No. You would have to observe the planet from your position and that observation changes based on how you move relative to the planet. The whole of SRT and GRT work in such a way that no general clock synchronization can ever exist for observers in different frames of reference.

If you take a reference with you on a journey through the solar system, that reference will stay accurate for an observer travelling with it and drift as seen from an observer that stayed behind. Both views are accurate. Locally, the amount of time that has passed for each observer was different. If you would correct for any observed drift, you would mess with your fundamental unit of time in your local frame of reference and get incorrect measures of time passed in your own frame.
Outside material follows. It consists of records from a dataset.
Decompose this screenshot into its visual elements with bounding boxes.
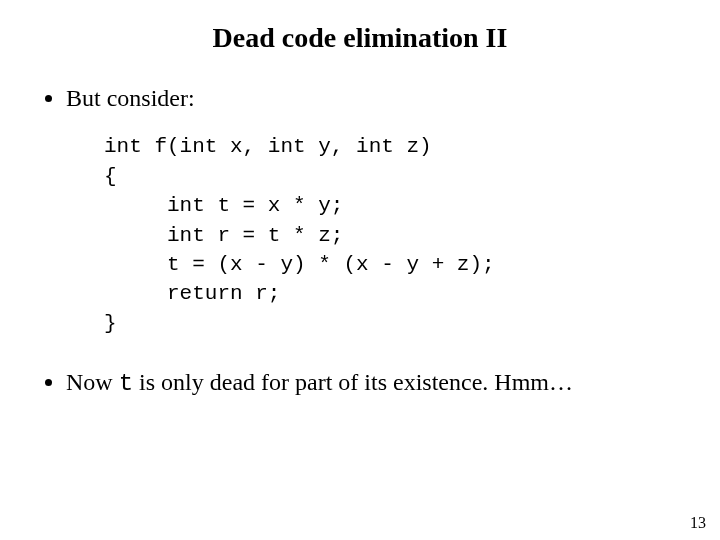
bullet-text-mono: t xyxy=(119,370,133,397)
slide-title: Dead code elimination II xyxy=(0,0,720,82)
slide: Dead code elimination II But consider: i… xyxy=(0,0,720,540)
bullet-item: Now t is only dead for part of its exist… xyxy=(66,366,684,400)
bullet-list: Now t is only dead for part of its exist… xyxy=(44,366,684,400)
bullet-item: But consider: xyxy=(66,82,684,114)
bullet-text-pre: Now xyxy=(66,369,119,395)
page-number: 13 xyxy=(690,514,706,532)
slide-content: But consider: int f(int x, int y, int z)… xyxy=(0,82,720,401)
bullet-text-post: is only dead for part of its existence. … xyxy=(133,369,573,395)
bullet-list: But consider: xyxy=(44,82,684,114)
code-block: int f(int x, int y, int z) { int t = x *… xyxy=(104,132,684,338)
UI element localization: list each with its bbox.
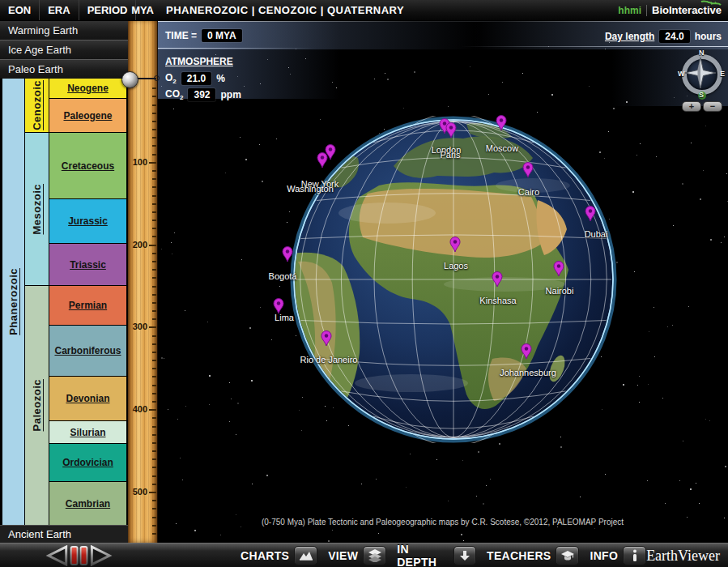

What I had in mind is, you can observe your planet's position and velocity (relative e.g. to center/rotation of the galaxy), and the target planet's relative position and velocity, and use both to translate the observations into virtual "stationary" observations... And "unit of time" would be defined as 1/n of one planetary/galactic revolution, so every observer would be able to calculate their own "galactic time" independently. Well, maybe GPS already does something similar.
This would not work as what you have then is not a fixed unit, but something that keeps forever changing. And that is useless in metrology.
No, you can't. Atomic clocks measure the oscillation of atoms (I think Cesium is currently used), and though constant at a fixed point, vary when theyre moving at different speeds. GPS wouldn't be possible without taking this into account, for example. A second on earth will never be the same as a second on Mars.
A second is duration, but we're really interested in instants. Why can't you can define an instant independently of the observers, e.g. in reference to the rotation of the galaxy (i.e. "this happened at angle 37 from Milky Way - Andromeda line, at distance 403 parsecs from Milky Way center, at 692.3 Milky Way rotations since epoch (Big Bang)").
Distance depends on how fast you are moving. As do the endpoints of a rotation.